08-15-2016
Okay, I apologize Don, I am having a hard time getting this across. Hopefully I can answer some the of questions.
1. Will you guarantee that all timestamps in both of the files that will ever be processed on the same calendar date? Or, are there two date fields that have to be processed? Yes, both files will always be processed with the same calendar date because they are ran almost simultaneously. Yes, only because fields 16 thru 21 (some fields are duplicated because of the RAW field) fields are the time (epoch) that our telemetry extractor converts and then creates field 1 timestamp. My example stopped at field 18 because my real files have about 600 fields and data points. So technically there are 3 time fields - Day Of Year, time in milliseconds, time in microseconds. I said filed 21 in an earlier post because there were 3 added fields in newer files. In these particular files, they don't have these extra fields, but as long as I chose the correct msec field, my sort works properly.
CCSDS_DOY,CCSDS_DOY(RAW),CCSDS_MSEC
20550,20550,67522104
2. If there are two date fields (presumably fields 17 and 18 in the sample files in post #29), are those two date fields always adjacent in the input files? Yes, all the date fields 16-21 are always adjacent in both files.
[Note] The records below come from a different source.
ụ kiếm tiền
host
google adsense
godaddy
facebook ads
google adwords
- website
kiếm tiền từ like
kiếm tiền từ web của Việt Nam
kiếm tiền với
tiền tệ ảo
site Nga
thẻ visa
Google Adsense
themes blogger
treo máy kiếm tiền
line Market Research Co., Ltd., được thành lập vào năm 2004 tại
3. And, repeating a question that has already been asked twice: Will the date field (or fields) used in file1 be the same as the field (or fields) used in file2? Yes, both files use the same time fields.
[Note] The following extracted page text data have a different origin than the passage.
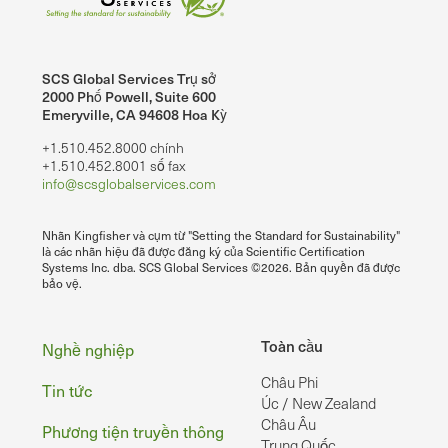
SCS Global Services Trụ sở
2000 Phố Powell, Suite 600
Emeryville, CA 94608 Hoa Kỳ
+1.510.452.8000 chính
+1.510.452.8001 số fax
info@scsglobalservices.com
Nhãn Kingfisher và cụm từ "Setting the Standard for Sustainability"
là các nhãn hiệu đã được đăng ký của Scientific Certification
Systems Inc. dba. SCS Global Services ©2026. Bản quyền đã được
bảo vệ.
Chân
Toàn cầu
Nghề nghiệp
Châu Phi
Tin tức
Úc / New Zealand
Châu Âu
Phương tiện truyền thông
Trung Quốc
4. Will the milliseconds field in your files be set to the string 3600000 corresponding the exactly 1:00:00am or to the string 03600000 (i.e., are all values leading 0 padded to 8 digits, or are the values just the decimal number of milliseconds since midnight with no leading 0 fill)? (Note that the sort you were using in your examples sorting on field 21 would not work if that field does not have leading 0 fill.) It is an 8 digit decimal number.
5. Will you supply the field number(s) as parameters to your script, or are the field headings for the date field(s) in the two files constants that the script is supposed to find when reading the header lines? I only used the field numbers when I sorted off of the “msec” field (i.e sort -t -k,18,18 file1 file2) and that provided and accurate sort.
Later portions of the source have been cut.